I went to swipe my security fob to unlock the door but a hastily scrawled sign ominously informed me “door unlocked come in”. The lobby beyond was dark, so dark and eerily quiet as I entered. Why, why didn’t I heed those text messages and turn back?! Too late now, I pushed through a second unresisting door and surveyed the shadowy gloom of the office before me. There it was, just as the text messages had foretold. A total power cut.
It started out innocently enough, we were civilised office workers with families and social graces, but things escalated soon enough. You can’t fully understand unless you were there but my god, the horror, the sheer horror. 100 people holed up in a few rooms with no running water, no flushing toilets and no electricity for basic essentials such as internet and email. How we thought we could survive, I’ll never know. At first people were cracking jokes and using the unexpected down time to make idle chit chat, but soon the realisation dawned. No water and no electricity equals no coffee. Have you ever seen 100 people deprived of caffeine? It rapidly turned uglier than an ageing actress denied air brushing.

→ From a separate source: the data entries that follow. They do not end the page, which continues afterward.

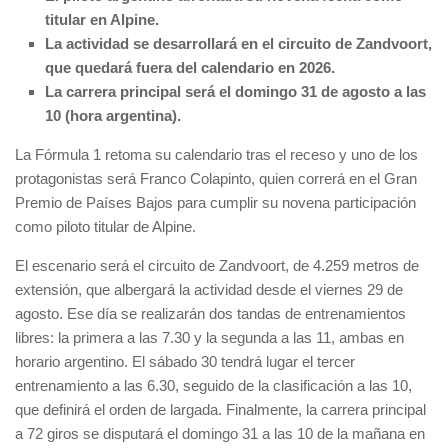
titular en Alpine.
La actividad se desarrollará en el circuito de Zandvoort,
que quedará fuera del calendario en 2026.
La carrera principal será el domingo 31 de agosto a las
10 (hora argentina).
La Fórmula 1 retoma su calendario tras el receso y uno de los
protagonistas será Franco Colapinto, quien correrá en el Gran
Premio de Países Bajos para cumplir su novena participación
como piloto titular de Alpine.
El escenario será el circuito de Zandvoort, de 4.259 metros de
extensión, que albergará la actividad desde el viernes 29 de
agosto. Ese día se realizarán dos tandas de entrenamientos
libres: la primera a las 7.30 y la segunda a las 11, ambas en
horario argentino. El sábado 30 tendrá lugar el tercer
entrenamiento a las 6.30, seguido de la clasificación a las 10,
que definirá el orden de largada. Finalmente, la carrera principal
a 72 giros se disputará el domingo 31 a las 10 de la mañana en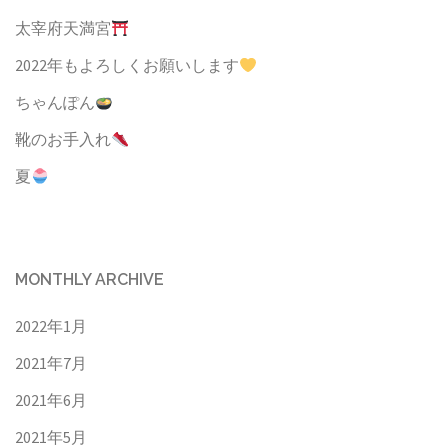
太宰府天満宮
2022年もよろしくお願いします
ちゃんぽん
靴のお手入れ
夏
MONTHLY ARCHIVE
2022年1月
2021年7月
2021年6月
2021年5月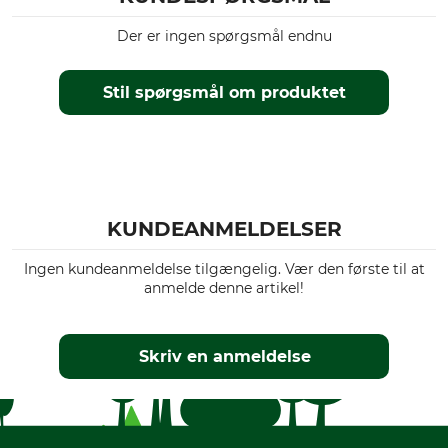
Der er ingen spørgsmål endnu
Stil spørgsmål om produktet
KUNDEANMELDELSER
Ingen kundeanmeldelse tilgængelig. Vær den første til at
anmelde denne artikel!
Skriv en anmeldelse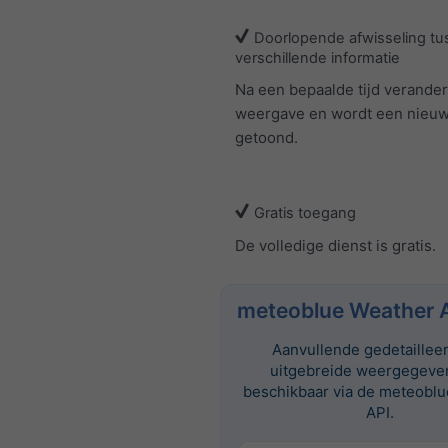
Doorlopende afwisseling tu
verschillende informatie
Na een bepaalde tijd verander
weergave en wordt een nieuw
getoond.
Gratis toegang
De volledige dienst is gratis.
meteoblue Weather 
Aanvullende gedetaillee
uitgebreide weergegeven
beschikbaar via de meteobl
API.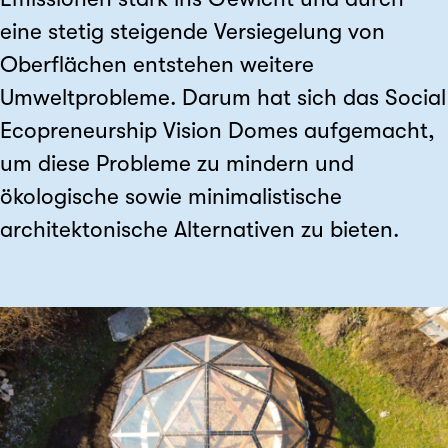
eine stetig steigende Versiegelung von
Oberflächen entstehen weitere
Umweltprobleme. Darum hat sich das Social
Ecopreneurship Vision Domes aufgemacht,
um diese Probleme zu mindern und
ökologische sowie minimalistische
architektonische Alternativen zu bieten.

The fridge was the first thing to go. A few of the quicker ones ran ahead to try to be first to lay their hands on caffeinated canned goods but they were too late. There was already a gang of 20 or so frantic men and women who had realised the food would only keep for so long without power. It was a frenzy of Muller Light yogurts being guzzled in panic and half empty cartons of New Covent Garden soup being fought over by grown men in pin stripes. Someone ripped the fridge door off and used it as a barrier but they were soon tied up with a redundant phone charger cable and left as carrion, as the rest of the massing crowd scrabbled on the floor for scattered Babybel cheeses. The vending machines suffered a similar fate.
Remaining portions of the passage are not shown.